Stored records:
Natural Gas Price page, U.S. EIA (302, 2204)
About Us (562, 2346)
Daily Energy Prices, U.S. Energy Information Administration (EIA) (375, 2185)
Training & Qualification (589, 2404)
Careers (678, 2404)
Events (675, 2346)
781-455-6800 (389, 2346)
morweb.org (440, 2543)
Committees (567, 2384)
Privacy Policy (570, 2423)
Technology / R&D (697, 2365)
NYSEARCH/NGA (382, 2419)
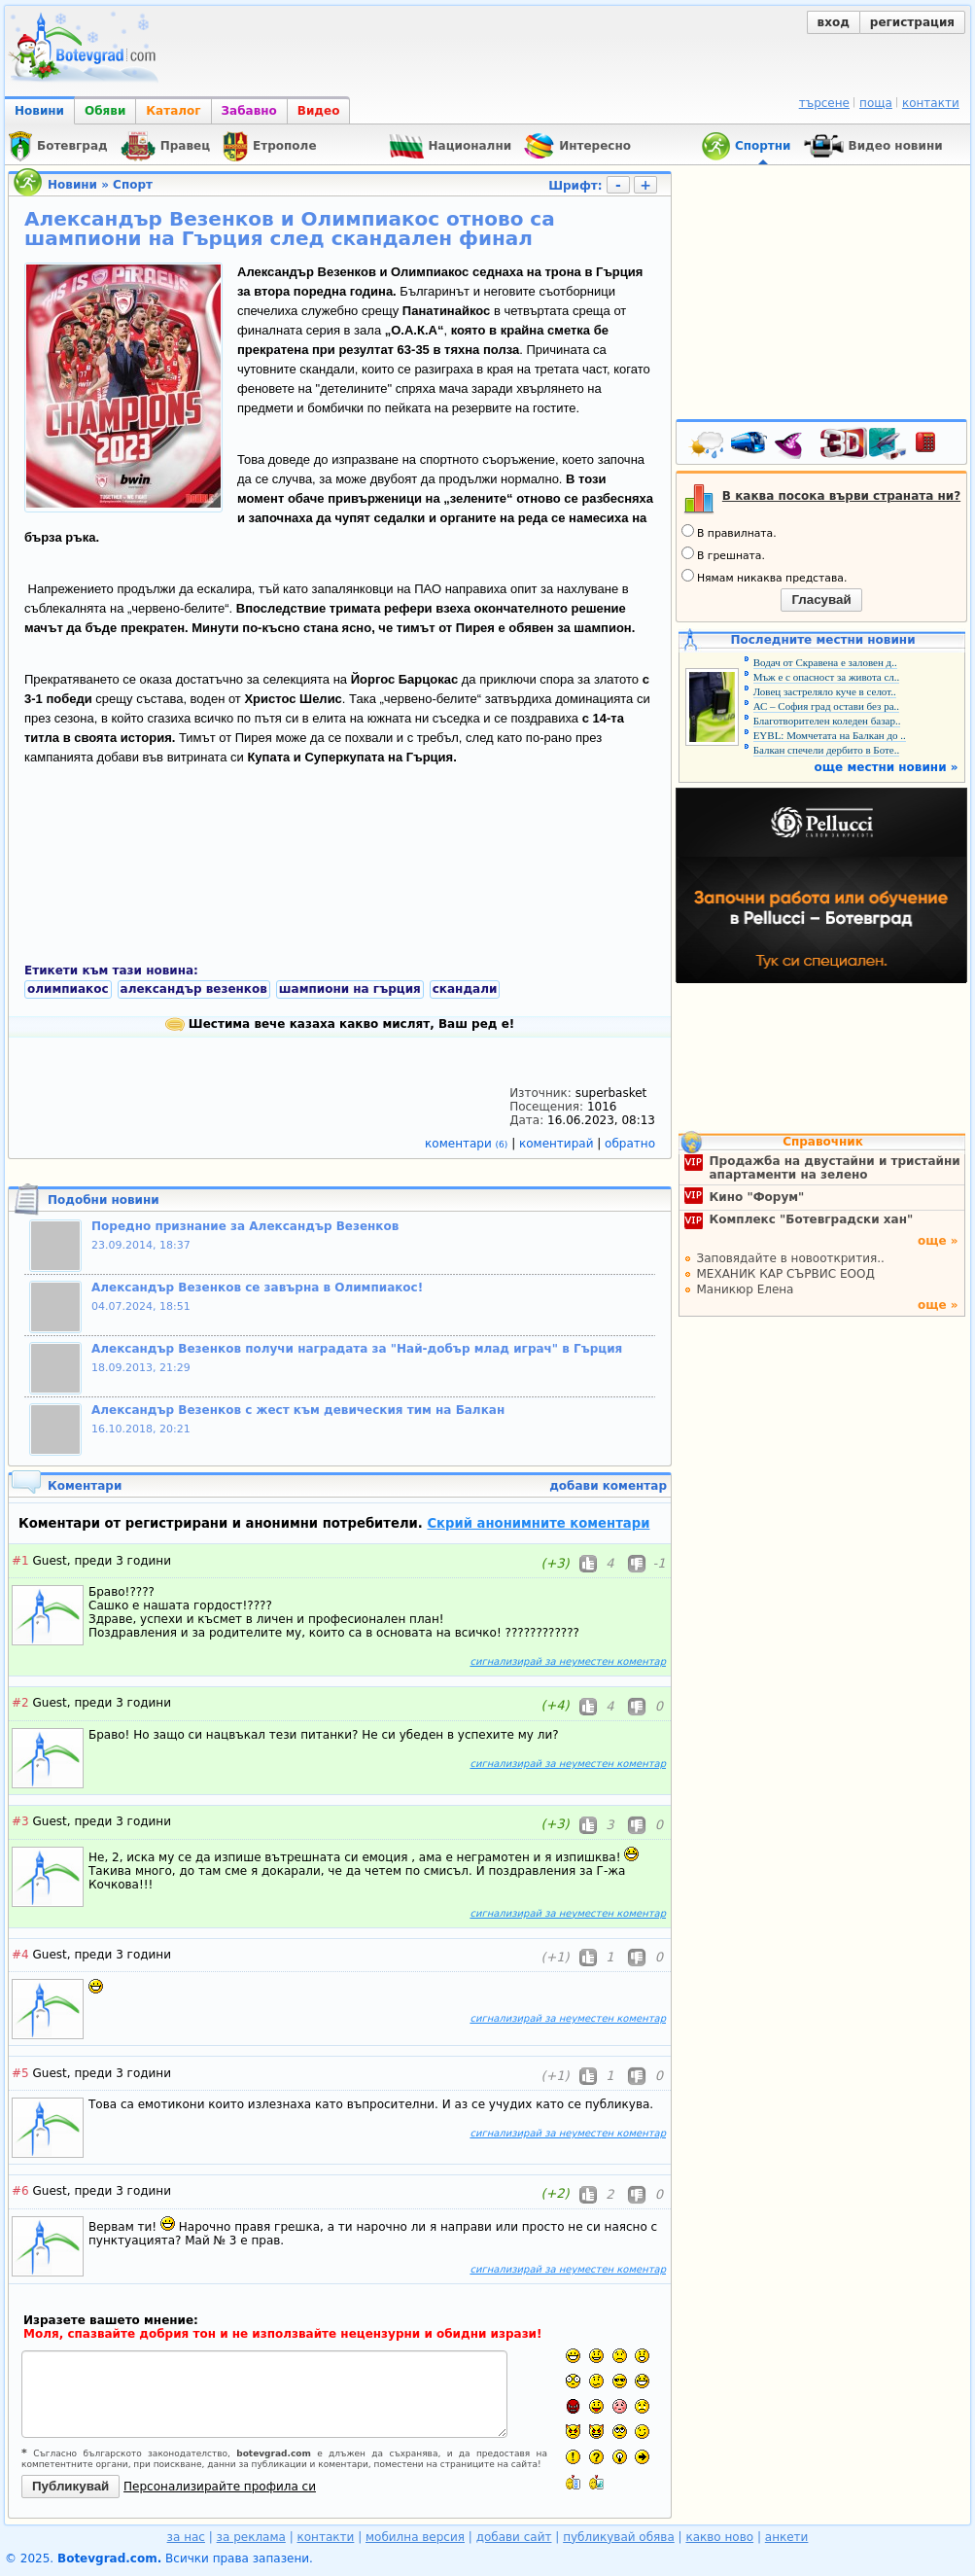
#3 (20, 1821)
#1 (20, 1561)
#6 (20, 2191)
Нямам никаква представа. (764, 576)
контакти (930, 103)
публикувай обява (619, 2537)
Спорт (133, 185)
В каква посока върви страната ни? (841, 496)
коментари (468, 1143)
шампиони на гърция (350, 989)
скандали (465, 989)
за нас (186, 2537)
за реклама (251, 2537)
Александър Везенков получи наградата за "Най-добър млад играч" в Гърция (356, 1349)
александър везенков (194, 989)
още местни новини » (886, 767)
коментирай (558, 1143)
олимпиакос (68, 989)
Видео (318, 111)
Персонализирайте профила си (219, 2486)
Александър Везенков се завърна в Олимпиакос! (257, 1287)
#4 (20, 1954)
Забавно (249, 111)
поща (875, 103)
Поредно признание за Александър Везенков (245, 1226)
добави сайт (514, 2537)
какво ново (719, 2537)
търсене (824, 103)
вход (834, 22)
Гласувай (821, 599)
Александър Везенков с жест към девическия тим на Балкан (298, 1410)
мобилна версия (415, 2537)
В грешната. (723, 554)
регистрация (912, 22)
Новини (39, 111)
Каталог (173, 111)
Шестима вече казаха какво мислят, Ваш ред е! (340, 1024)
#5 (20, 2073)
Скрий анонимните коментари (538, 1523)
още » (938, 1241)
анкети (787, 2537)
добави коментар (608, 1486)
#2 (20, 1703)
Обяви (105, 111)
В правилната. (729, 532)
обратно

**Problem requirements**
Retype every record above word for word, leaving out any pictures.

**Reply**
Natural Gas Price page, U.S. EIA (302, 2204)
About Us (562, 2346)
Daily Energy Prices, U.S. Energy Information Administration (EIA) (375, 2185)
Training & Qualification (589, 2404)
Careers (678, 2404)
Events (675, 2346)
781-455-6800 (389, 2346)
morweb.org (440, 2543)
Committees (567, 2384)
Privacy Policy (570, 2423)
Technology / R&D (697, 2365)
NYSEARCH/NGA (382, 2419)
#3 (20, 1821)
#1 (20, 1561)
#6 (20, 2191)
Нямам никаква представа. (764, 576)
контакти (930, 103)
публикувай обява (619, 2537)
Спорт (133, 185)
В каква посока върви страната ни? (841, 496)
коментари (468, 1143)
шампиони на гърция (350, 989)
скандали (465, 989)
за нас (186, 2537)
за реклама (251, 2537)
Александър Везенков получи наградата за "Най-добър млад играч" в Гърция (356, 1349)
александър везенков (194, 989)
още местни новини » (886, 767)
коментирай (558, 1143)
олимпиакос (68, 989)
Видео (318, 111)
Персонализирайте профила си (219, 2486)
Александър Везенков се завърна в Олимпиакос! (257, 1287)
#4 (20, 1954)
Забавно (249, 111)
поща (875, 103)
Поредно признание за Александър Везенков (245, 1226)
добави сайт (514, 2537)
какво ново (719, 2537)
търсене (824, 103)
вход (834, 22)
Гласувай (821, 599)
Александър Везенков с жест към девическия тим на Балкан (298, 1410)
мобилна версия (415, 2537)
В грешната. (723, 554)
регистрация (912, 22)
Новини (39, 111)
Каталог (173, 111)
Шестима вече казаха какво мислят, Ваш ред е! (340, 1024)
#5 (20, 2073)
Скрий анонимните коментари (538, 1523)
още » (938, 1241)
анкети (787, 2537)
добави коментар (608, 1486)
#2 (20, 1703)
Обяви (105, 111)
В правилната. (729, 532)
обратно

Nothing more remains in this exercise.